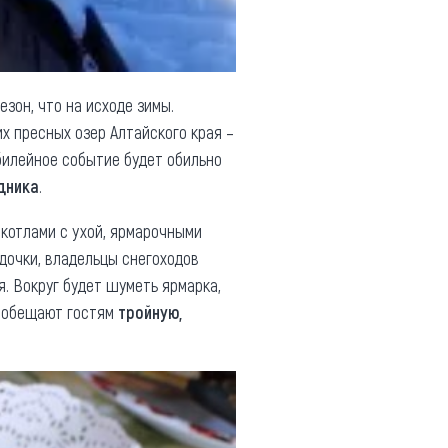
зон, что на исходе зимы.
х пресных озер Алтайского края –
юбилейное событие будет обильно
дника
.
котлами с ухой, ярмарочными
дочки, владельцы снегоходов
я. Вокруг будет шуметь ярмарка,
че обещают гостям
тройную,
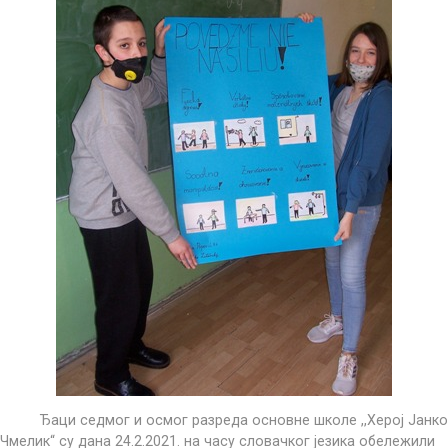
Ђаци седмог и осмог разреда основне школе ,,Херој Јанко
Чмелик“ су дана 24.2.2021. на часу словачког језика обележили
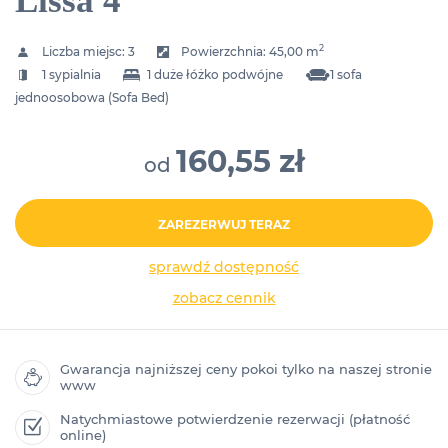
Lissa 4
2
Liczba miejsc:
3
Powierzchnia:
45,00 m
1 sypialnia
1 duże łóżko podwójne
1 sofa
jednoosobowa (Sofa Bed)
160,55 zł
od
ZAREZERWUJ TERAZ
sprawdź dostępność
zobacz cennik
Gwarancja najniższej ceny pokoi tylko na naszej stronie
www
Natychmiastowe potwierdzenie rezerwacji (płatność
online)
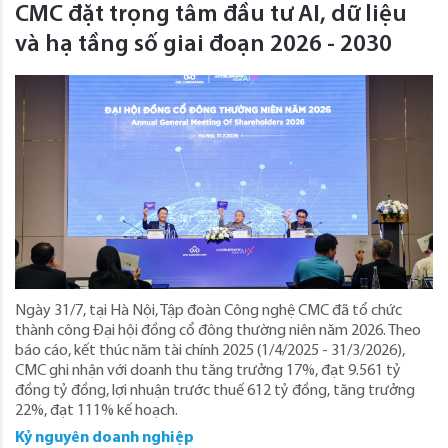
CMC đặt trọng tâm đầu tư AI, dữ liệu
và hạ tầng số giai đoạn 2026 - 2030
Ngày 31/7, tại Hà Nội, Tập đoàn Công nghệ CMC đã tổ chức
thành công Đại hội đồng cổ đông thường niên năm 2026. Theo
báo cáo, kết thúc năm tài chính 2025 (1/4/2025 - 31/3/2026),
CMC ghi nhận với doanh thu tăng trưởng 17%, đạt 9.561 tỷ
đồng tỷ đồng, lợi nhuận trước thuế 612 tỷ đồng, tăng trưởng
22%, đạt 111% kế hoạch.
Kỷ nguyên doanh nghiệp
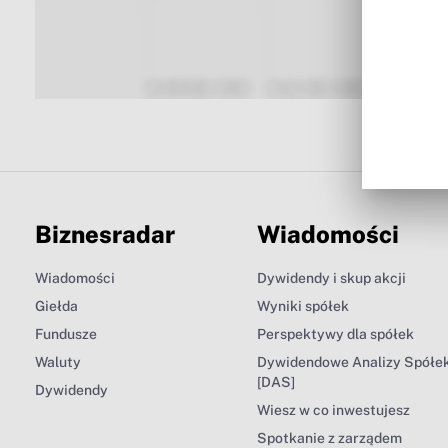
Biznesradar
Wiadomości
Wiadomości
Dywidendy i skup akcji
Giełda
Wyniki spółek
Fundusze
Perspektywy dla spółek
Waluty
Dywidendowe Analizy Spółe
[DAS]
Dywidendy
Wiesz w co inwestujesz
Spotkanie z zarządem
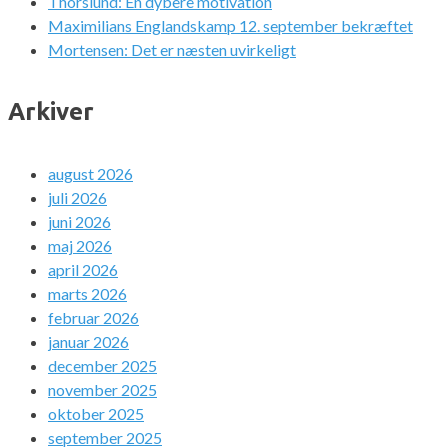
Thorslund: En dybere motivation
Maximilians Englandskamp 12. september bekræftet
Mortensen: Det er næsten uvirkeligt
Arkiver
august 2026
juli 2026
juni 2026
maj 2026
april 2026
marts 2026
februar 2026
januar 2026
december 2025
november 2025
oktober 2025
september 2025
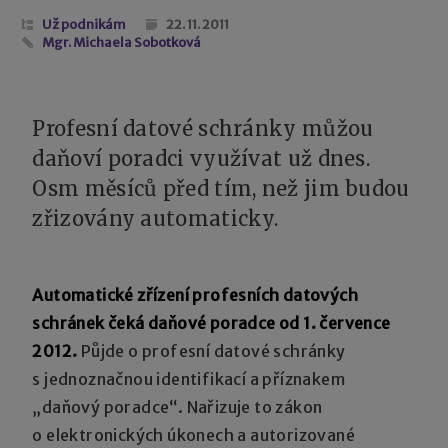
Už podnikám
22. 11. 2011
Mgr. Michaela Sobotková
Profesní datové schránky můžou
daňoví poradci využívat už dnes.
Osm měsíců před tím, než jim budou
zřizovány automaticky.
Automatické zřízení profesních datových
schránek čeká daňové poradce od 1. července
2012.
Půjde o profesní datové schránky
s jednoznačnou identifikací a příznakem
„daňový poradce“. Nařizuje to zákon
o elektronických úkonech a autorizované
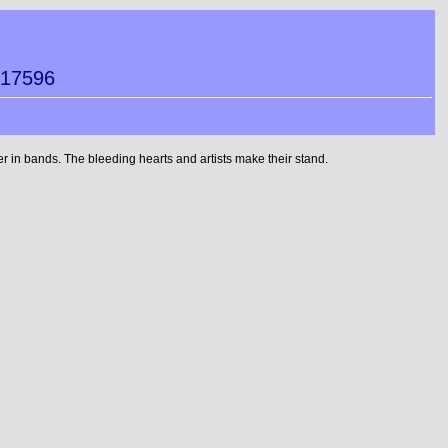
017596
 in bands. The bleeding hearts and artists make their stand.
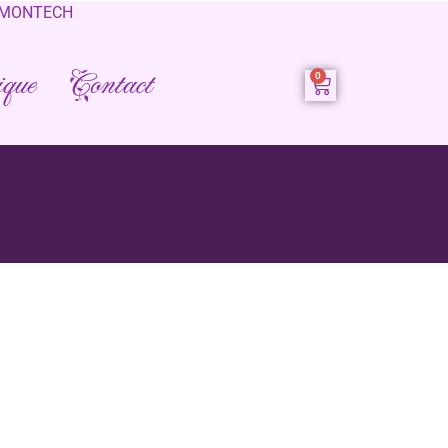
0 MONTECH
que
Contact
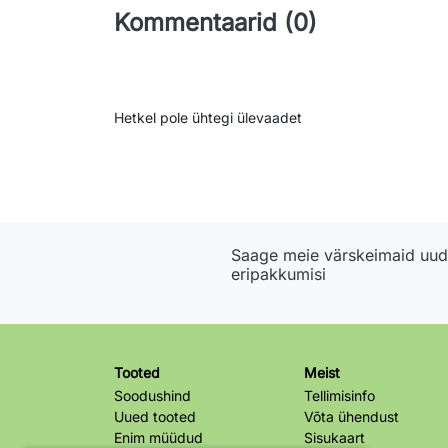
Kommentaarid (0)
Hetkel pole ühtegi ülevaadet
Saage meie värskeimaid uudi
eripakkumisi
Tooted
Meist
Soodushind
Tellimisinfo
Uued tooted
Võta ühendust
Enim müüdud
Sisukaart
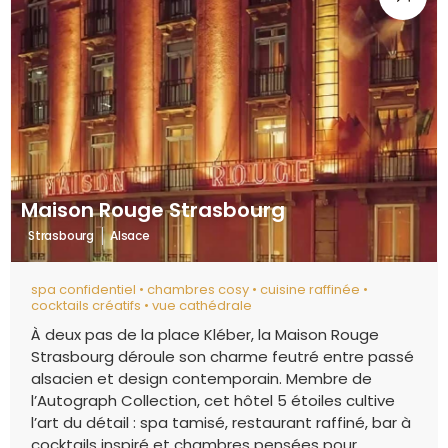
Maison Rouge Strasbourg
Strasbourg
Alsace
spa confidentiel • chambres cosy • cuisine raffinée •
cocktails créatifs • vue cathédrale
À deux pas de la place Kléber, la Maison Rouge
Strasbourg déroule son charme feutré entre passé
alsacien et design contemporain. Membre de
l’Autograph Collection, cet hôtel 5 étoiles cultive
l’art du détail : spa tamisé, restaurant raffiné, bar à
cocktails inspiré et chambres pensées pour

________

*WHAT IS NEEDED*: Bring together all lines of the entries above in which the string "september" occurs.

*TASK OUTPUT*:
Maximilians Englandskamp 12. september bekræftet
september 2025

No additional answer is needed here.